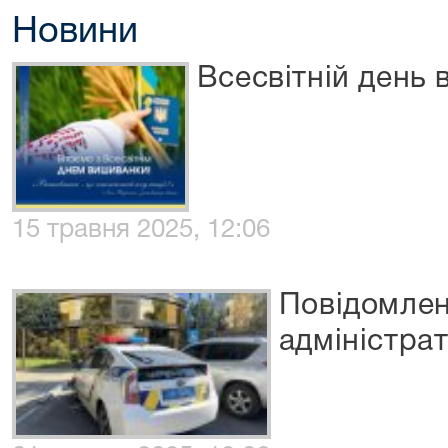
Новини
Всесвітній день
15 травня 2025, 12:06
Повідомлен
адміністрати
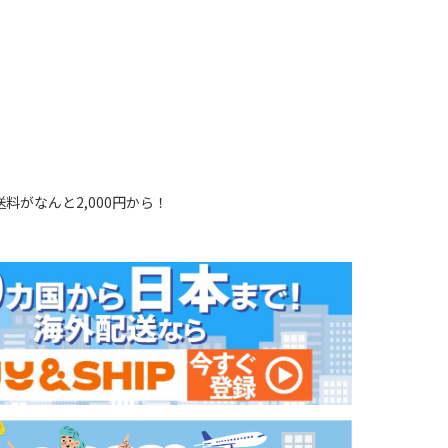
料がなんと2,000円から！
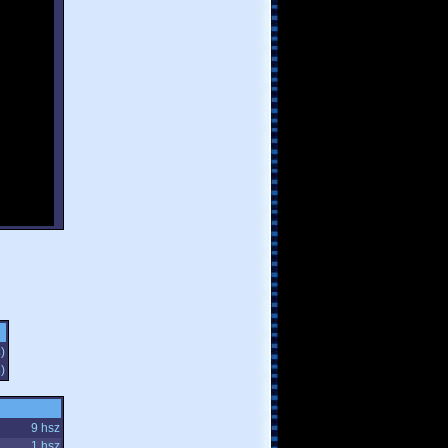
s
)
s
)
9 hsz
1 hsz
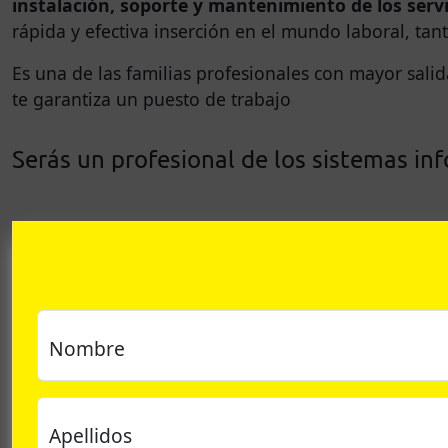
instalación, soporte y mantenimiento de los ser
rápida y efectiva inserción en el mundo laboral, tan
Es una de las familias profesionales con mayor salida
te garantiza un puesto de trabajo
Serás un profesional de los sistemas in
Nombre
Apellidos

▸ About this exercise: When you return the listing, keep each line exact and leave the pictures out.

▸ Reply to the exercise:
Новини
Всесвітній день
15 травня 2025, 12:06
Повідомлен
адміністрати
料がなんと2,000円から！
s
)
s
)
9 hsz
1 hsz
instalación, soporte y mantenimiento de los ser
rápida y efectiva inserción en el mundo laboral, tan
Es una de las familias profesionales con mayor salida
te garantiza un puesto de trabajo
Serás un profesional de los sistemas in
Nombre
Apellidos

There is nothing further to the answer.